The game gets kinda meta on itself. This is mild spoilers: There's a greater overall plot that gets progressed by a looping simpler plot. The idea is that, you are instructed by a narrator to go to a cabin in the woods and slay the princess inside. The choices you make cause this plot to repeat with a twist. When the simple plot loops its influenced by what you did on the prior iteration of the simple plot. Each of these loops is actually you advancing down a branching story path, and you need enough of these branches completed to complete the greater overall plot.
Its sort of like the Stanley Parable, where you can defy the narrator, or go along with his demands. The fun is getting a reaction out of the narrator or any of the other characters by your actions or dialogue choices, and seeing the story change based on what you choose. However its still a visual novel, so its a lot of listening to dialogue.
I took the comment you're replying to to mean "I was hooked, so when I read that sentence I stopped reading about this game so that I could go play this game"
Saw this at PAX and was really interested.
Picked it up and played for hours non stop.
So many options and endings and I think I’ve only racked up half the achievements!
How in the WORLD did visual novels get clumped with video games instead of audio books?!?
If I only knew when i was 5 years old listening to a cassette tape of Baby Beluga with a picture book from the public library that I i was actually starting my lifelong passion of shooting things in the face!
I mean visual novels are more graphic novel than audio book, especially since most of them don't have voice acting.
But they're still video games just as much as text-based-adventure games. You control the actions happening in the story and can interact with it, some having gaming elements like minigames or an inventory system. I don't see why they wouldn't be called games.

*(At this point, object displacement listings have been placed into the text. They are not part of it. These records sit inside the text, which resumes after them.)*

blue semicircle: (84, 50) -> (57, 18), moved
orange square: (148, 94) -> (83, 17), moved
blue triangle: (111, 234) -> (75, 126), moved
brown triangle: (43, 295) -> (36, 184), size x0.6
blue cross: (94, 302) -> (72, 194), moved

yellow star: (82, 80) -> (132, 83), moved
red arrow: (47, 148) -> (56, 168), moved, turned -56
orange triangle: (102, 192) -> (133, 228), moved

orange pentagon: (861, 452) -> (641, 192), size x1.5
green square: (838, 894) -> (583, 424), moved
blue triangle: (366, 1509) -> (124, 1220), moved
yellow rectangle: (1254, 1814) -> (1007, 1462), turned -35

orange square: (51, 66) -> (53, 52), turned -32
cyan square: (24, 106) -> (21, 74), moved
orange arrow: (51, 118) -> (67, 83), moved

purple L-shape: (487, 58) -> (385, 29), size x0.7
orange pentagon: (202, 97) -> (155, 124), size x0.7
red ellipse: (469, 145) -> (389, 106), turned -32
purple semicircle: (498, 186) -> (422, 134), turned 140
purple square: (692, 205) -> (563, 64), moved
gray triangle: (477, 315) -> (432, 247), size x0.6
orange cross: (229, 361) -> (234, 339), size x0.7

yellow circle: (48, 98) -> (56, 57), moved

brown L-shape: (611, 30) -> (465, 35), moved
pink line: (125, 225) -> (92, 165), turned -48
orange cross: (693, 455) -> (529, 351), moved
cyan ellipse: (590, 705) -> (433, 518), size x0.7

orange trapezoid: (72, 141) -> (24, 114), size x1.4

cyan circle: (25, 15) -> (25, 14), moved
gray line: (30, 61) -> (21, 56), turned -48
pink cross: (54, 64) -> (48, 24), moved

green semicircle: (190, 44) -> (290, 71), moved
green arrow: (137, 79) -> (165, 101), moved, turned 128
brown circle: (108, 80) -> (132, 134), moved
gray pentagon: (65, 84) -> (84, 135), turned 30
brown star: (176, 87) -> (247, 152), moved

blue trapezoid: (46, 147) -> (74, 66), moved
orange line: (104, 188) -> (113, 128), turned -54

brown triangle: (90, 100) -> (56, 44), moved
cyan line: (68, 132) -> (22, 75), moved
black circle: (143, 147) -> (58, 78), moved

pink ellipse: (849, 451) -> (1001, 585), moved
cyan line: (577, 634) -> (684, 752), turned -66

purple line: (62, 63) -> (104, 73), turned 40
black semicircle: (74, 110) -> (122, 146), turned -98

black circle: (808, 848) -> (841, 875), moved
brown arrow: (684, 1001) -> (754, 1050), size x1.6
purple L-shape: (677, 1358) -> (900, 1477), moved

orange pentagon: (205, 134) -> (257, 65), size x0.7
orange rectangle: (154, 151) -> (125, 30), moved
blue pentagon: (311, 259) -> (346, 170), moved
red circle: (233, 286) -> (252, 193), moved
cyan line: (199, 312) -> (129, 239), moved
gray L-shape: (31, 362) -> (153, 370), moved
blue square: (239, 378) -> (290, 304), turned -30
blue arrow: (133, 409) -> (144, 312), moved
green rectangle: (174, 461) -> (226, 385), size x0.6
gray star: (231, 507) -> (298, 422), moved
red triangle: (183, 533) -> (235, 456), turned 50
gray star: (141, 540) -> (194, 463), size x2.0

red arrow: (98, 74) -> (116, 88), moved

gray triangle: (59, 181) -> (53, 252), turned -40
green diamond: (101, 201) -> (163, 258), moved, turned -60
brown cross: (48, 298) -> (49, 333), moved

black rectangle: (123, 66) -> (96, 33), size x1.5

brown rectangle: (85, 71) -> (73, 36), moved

I don't think comparing an audiobook to a text-based adventure game is fair. A text-based adventure game has actual gameplay it's just presented as text. That is very different than what I'm talking about which is literally just a picture book that is read to you. I personally think they make much more sense on a platform like Audible. When i come home and want to game, it's NEVER "should i have a picture book read to me, or replay Bayonetta?"